Almost all major Chinese EV makers have now developed plans for expansion into the Middle East, according to Meng. For carmakers already present in Europe, the region represents a natural next step as their European Union homologation makes it much easier for the companies to obtain certification for the Middle East. The Middle East also serves as a nice springboard for expansion into North Africa, which shares similarities in terms of religion, language, and climate, with vast desert landscapes and sparse rainfall, Meng suggested.
Win-win partnership
Having Chinese EVs in the Middle East could potentially create a mutually beneficial situation. To establish the necessary network to power EVs, the oil-rich nations need to seek external know-how. It come down to two options.
"There are only two types of EV companies in the world: Tesla, or Chinese EV makers," said Meng. China's reputation for infrastructure development makes it an ideal candidate to help build facilities like charging stations.
According to one industry report, demand for EVs in the UAE is projected to grow by an annual rate of 30% between 2022 and 2028, with Dubai alone expected to require 70,000 charging points by 2030.

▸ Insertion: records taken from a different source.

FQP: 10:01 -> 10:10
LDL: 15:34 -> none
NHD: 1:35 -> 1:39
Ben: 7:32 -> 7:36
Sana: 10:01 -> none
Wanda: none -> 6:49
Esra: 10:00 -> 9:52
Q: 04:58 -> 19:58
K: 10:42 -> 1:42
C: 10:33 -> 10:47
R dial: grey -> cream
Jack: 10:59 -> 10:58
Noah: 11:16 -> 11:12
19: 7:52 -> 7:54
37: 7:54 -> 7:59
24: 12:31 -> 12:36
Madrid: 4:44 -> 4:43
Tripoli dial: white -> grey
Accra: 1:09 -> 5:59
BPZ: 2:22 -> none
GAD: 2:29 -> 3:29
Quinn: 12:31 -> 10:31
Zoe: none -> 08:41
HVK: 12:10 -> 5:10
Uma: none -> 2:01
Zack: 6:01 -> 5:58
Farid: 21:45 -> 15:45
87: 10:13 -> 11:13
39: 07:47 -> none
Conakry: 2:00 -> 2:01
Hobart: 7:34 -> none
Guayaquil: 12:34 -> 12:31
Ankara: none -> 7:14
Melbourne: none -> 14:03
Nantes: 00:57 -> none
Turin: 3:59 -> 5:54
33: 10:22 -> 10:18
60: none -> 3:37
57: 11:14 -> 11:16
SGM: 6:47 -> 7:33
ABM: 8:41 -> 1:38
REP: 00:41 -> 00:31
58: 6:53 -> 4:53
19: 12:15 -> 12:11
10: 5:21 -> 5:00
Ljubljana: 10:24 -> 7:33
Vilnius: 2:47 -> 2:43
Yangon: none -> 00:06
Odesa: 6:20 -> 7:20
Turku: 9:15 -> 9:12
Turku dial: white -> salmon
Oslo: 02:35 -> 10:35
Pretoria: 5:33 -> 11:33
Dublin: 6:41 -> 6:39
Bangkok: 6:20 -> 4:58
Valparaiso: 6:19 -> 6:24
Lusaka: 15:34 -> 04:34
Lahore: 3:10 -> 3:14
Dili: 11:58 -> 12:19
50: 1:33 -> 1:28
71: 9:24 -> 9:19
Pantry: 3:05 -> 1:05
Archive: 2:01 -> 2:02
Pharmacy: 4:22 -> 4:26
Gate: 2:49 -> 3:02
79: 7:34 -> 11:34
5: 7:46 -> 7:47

Meng's consulting firm is one of many Chinese businesses tapping the region's thirst for EV expertise. In a joint venture with Shenzhen Bus Group, it won a bid to assist in the electrification of Abu Dhabi's public transport system through the deployment of electric taxis and buses.
Slowed down by red tape
Despite the eagerness of Chinese manufacturers to enter the Middle East, only BYD has managed to open stores in the region thus far. This slow pace is partly attributed to the challenging process of obtaining the Gulf Cooperation Council (GCC) certification, which is partially needed to demonstrate that the cars can withstand the region's harsh weather conditions.
Timing is crucial for getting the approval to sell in the GCC. As Meng pointed out, there is a brief period during the summer when EVs can be tested to show they could perform well in hot weather. If this window is missed, manufacturers would need to wait another year.
Nio recently scored a significant investment of $738.5 million from the Abu Dhabi government. However, there has been no indication of when the company can begin selling in the country.
Like other governments, the Middle East expects foreign firms to play a role in driving the local economy. But setting up, say, production on the foreign land could undermine Chinese manufacturers' competitiveness -- a complete supply chain and affordable labor at home that lead to lower prices.
Chinese EVs exported to Europe and the Middle East are already considerably more expensive than their domestic prices. BYD's popular ATTO3 (known in China as Yuan Plus) model is priced at roughly twice as much in the UAE as in China mostly due to steep logistics and homologation costs, according to Meng.
Wait times for Chinese EVs are also lengthy. Given the relatively small export volume, manufacturers are still prioritizing their domestic models. Long wait times, coupled with the absence of an established brand reputation and less competitive pricing, undercut Chinese EV cars' appeal to their foreign buyers. The upcoming year will be key to determine if the Chinese carmakers will stand a better chance of success in the region.